Problem to work on: In the material below, find all lines with the string "javascript" and copy them.

Data:
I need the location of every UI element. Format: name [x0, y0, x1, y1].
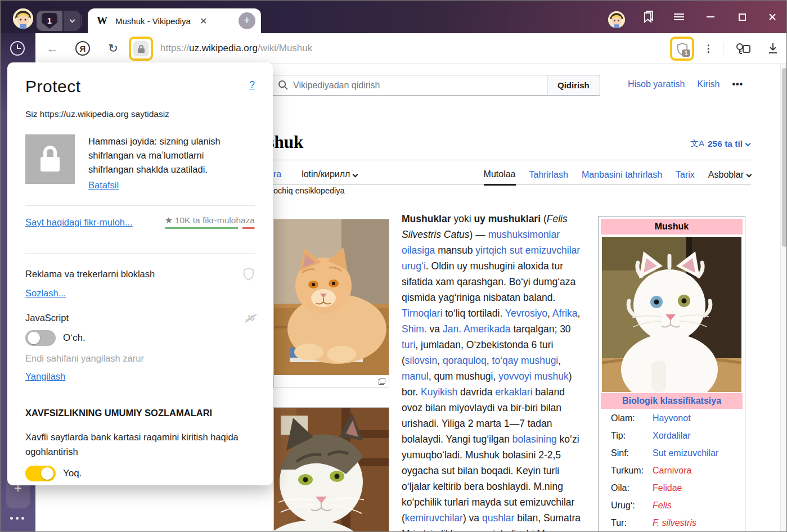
article-link[interactable]: Tirnoqlari: [402, 308, 442, 319]
article-span: . Oldin uy mushugini aloxida tur sifatid…: [402, 260, 575, 303]
tab-tahrirlash[interactable]: Tahrirlash: [529, 170, 568, 180]
protect-panel: Protect ? Siz https://uz.wikipedia.org s…: [7, 62, 273, 485]
address-url[interactable]: https://uz.wikipedia.org/wiki/Mushuk: [160, 33, 312, 64]
article-span: ,: [578, 308, 581, 319]
connection-lock-button[interactable]: [129, 37, 153, 61]
taxonomy-label: Turkum:: [611, 466, 653, 476]
minimize-button[interactable]: [700, 1, 721, 33]
bank-warning-label: Xavfli saytlarda bank kartasi raqamini k…: [25, 430, 239, 459]
taxonomy-value-link[interactable]: F. silvestris: [653, 518, 696, 528]
wiki-search-input[interactable]: [293, 80, 529, 91]
adblock-settings-link[interactable]: Sozlash...: [25, 288, 66, 299]
taxonomy-row: Oila:Felidae: [611, 483, 743, 493]
taxonomy-value-link[interactable]: Xordalilar: [653, 431, 691, 441]
kebab-menu-icon[interactable]: ⋮: [701, 33, 716, 64]
taxonomy-value-link[interactable]: Sut emizuvchilar: [653, 448, 718, 458]
taxonomy-label: Olam:: [611, 413, 653, 423]
article-link[interactable]: bolasining: [512, 434, 557, 445]
tab-title: Mushuk - Vikipediya: [115, 16, 191, 26]
infobox-section-title: Biologik klassifikatsiya: [601, 393, 743, 409]
yandex-search-button[interactable]: Я: [74, 33, 92, 64]
downloads-icon[interactable]: [763, 33, 782, 64]
refresh-needed-note: Endi sahifani yangilash zarur: [25, 353, 255, 364]
article-link[interactable]: Afrika: [552, 308, 578, 319]
refresh-button[interactable]: ↻: [104, 33, 122, 64]
bank-warning-toggle[interactable]: [25, 466, 56, 481]
article-link[interactable]: kemiruvchilar: [405, 512, 463, 524]
create-account-link[interactable]: Hisob yaratish: [628, 79, 685, 89]
address-toolbar: ← Я ↻ https://uz.wikipedia.org/wiki/Mush…: [35, 33, 787, 64]
back-button[interactable]: ←: [43, 33, 61, 64]
tab-asboblar-dropdown[interactable]: Asboblar: [708, 170, 751, 180]
thumbnail-caption-bar: [274, 375, 389, 387]
adblock-shield-icon: [242, 267, 255, 281]
taxonomy-row: Tip:Xordalilar: [611, 431, 743, 441]
article-link[interactable]: qoraquloq: [443, 355, 487, 366]
javascript-state-label: Oʻch.: [63, 332, 86, 344]
language-selector[interactable]: 文A 256 ta til: [690, 138, 750, 149]
details-link[interactable]: Batafsil: [88, 180, 119, 191]
site-feedback-link[interactable]: Sayt haqidagi fikr-muloh...: [25, 217, 133, 228]
login-link[interactable]: Kirish: [697, 79, 719, 89]
protect-shield-button[interactable]: 1: [670, 37, 694, 61]
wiki-search-button[interactable]: Qidirish: [547, 75, 600, 96]
expand-image-icon[interactable]: [379, 378, 385, 385]
search-icon: [278, 80, 289, 91]
tab-tarix[interactable]: Tarix: [676, 170, 695, 180]
menu-icon[interactable]: [669, 1, 689, 33]
article-image-1[interactable]: [273, 219, 389, 387]
close-tab-icon[interactable]: ✕: [200, 16, 207, 26]
yandex-icon: Я: [75, 41, 90, 56]
tab-counter[interactable]: 1: [37, 11, 80, 31]
wikipedia-favicon: W: [97, 15, 107, 27]
article-link[interactable]: yovvoyi mushuk: [498, 371, 569, 382]
article-span: mansub: [435, 245, 475, 256]
blocked-count-badge: 1: [682, 49, 690, 57]
adblock-label: Reklama va trekerlarni bloklash: [25, 269, 155, 279]
profile-avatar-small[interactable]: [608, 11, 625, 28]
lock-icon-large: [38, 145, 62, 174]
maximize-button[interactable]: [732, 1, 752, 33]
bookmarks-icon[interactable]: [638, 1, 659, 33]
taxonomy-value-link[interactable]: Felis: [653, 501, 672, 511]
white-kitten-image[interactable]: [602, 237, 741, 392]
help-link[interactable]: ?: [249, 79, 255, 91]
article-link[interactable]: Jan. Amerikada: [443, 323, 511, 335]
article-image-2[interactable]: [273, 407, 389, 532]
secure-connection-text: Hammasi joyida: sizning ulanish shifrlan…: [88, 134, 246, 177]
article-link[interactable]: toʻqay mushugi: [492, 355, 559, 366]
more-options-icon[interactable]: •••: [732, 79, 743, 89]
article-link[interactable]: turi: [402, 339, 415, 350]
variant-dropdown[interactable]: lotin/кирилл: [302, 169, 357, 179]
article-link[interactable]: silovsin: [405, 355, 437, 366]
article-link[interactable]: qushlar: [482, 512, 514, 524]
password-manager-icon[interactable]: [732, 33, 754, 64]
scrollbar-thumb[interactable]: [782, 68, 787, 247]
article-link[interactable]: Kuyikish: [421, 386, 457, 398]
article-link[interactable]: Shim.: [402, 323, 427, 335]
taxonomy-value-link[interactable]: Hayvonot: [653, 413, 691, 423]
article-tabs: Munozara lotin/кирилл Mutolaa Tahrirlash…: [241, 166, 751, 185]
chevron-down-icon: [746, 172, 752, 178]
close-window-button[interactable]: ✕: [762, 1, 782, 33]
refresh-page-link[interactable]: Yangilash: [25, 371, 65, 382]
history-clock-icon[interactable]: [9, 40, 26, 57]
new-tab-button[interactable]: +: [239, 12, 255, 29]
tab-mutolaa[interactable]: Mutolaa: [484, 169, 516, 186]
article-span: toʻliq tortiladi.: [442, 308, 505, 319]
tab-counter-dropdown[interactable]: [64, 11, 80, 31]
article-link[interactable]: Yevrosiyo: [505, 308, 547, 319]
taxonomy-value-link[interactable]: Felidae: [653, 483, 682, 493]
article-link[interactable]: manul: [402, 371, 429, 382]
article-link[interactable]: erkaklari: [495, 386, 532, 398]
browser-tab[interactable]: W Mushuk - Vikipediya ✕ +: [88, 8, 261, 33]
sidebar-more-icon[interactable]: [10, 517, 24, 520]
page-scrollbar[interactable]: [780, 64, 787, 532]
profile-avatar[interactable]: [13, 8, 33, 29]
taxonomy-value-link[interactable]: Carnivora: [653, 466, 691, 476]
javascript-toggle[interactable]: [25, 330, 56, 346]
titlebar-divider: [82, 15, 82, 26]
secure-lock-tile: [25, 134, 75, 184]
tab-manbasini-tahrirlash[interactable]: Manbasini tahrirlash: [582, 170, 662, 180]
wiki-search-box[interactable]: [271, 75, 547, 96]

Answer for the task:
javascript-state-label: Oʻch.: [63, 332, 86, 344]
javascript-toggle[interactable]: [25, 330, 56, 346]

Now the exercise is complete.